§ Description of the task
Down to the last line, retype the records below exactly and skip the pictures.

Transcribed page contents:
_ _ _ _

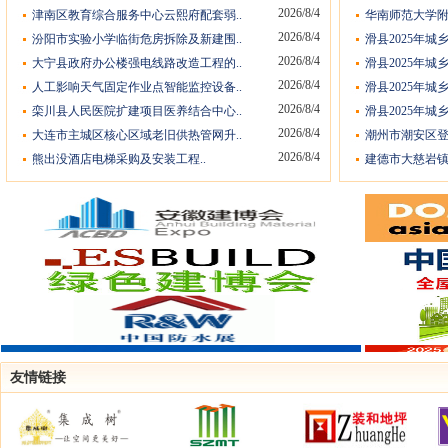
2026/8/4
津南区教育综合服务中心云熙府配套弱..
华南师范大学附
2026/8/4
汾阳市实验小学临街危房拆除及新建围..
滑县2025年城
2026/8/4
大宁县政府办公楼强电线路改造工程的..
滑县2025年城
2026/8/4
人工影响天气固定作业点智能监控设备..
滑县2025年城
2026/8/4
栾川县人民医院扩建项目医养结合中心..
滑县2025年城
2026/8/4
大连市主城区核心区域老旧供热管网升..
潮州市潮安区登
2026/8/4
熊出没酒店电梯采购及安装工程..
建德市大慈岩镇
友情链接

_ _ _ _

§ Exercise response
2026/8/4
津南区教育综合服务中心云熙府配套弱..
华南师范大学附
2026/8/4
汾阳市实验小学临街危房拆除及新建围..
滑县2025年城
2026/8/4
大宁县政府办公楼强电线路改造工程的..
滑县2025年城
2026/8/4
人工影响天气固定作业点智能监控设备..
滑县2025年城
2026/8/4
栾川县人民医院扩建项目医养结合中心..
滑县2025年城
2026/8/4
大连市主城区核心区域老旧供热管网升..
潮州市潮安区登
2026/8/4
熊出没酒店电梯采购及安装工程..
建德市大慈岩镇
友情链接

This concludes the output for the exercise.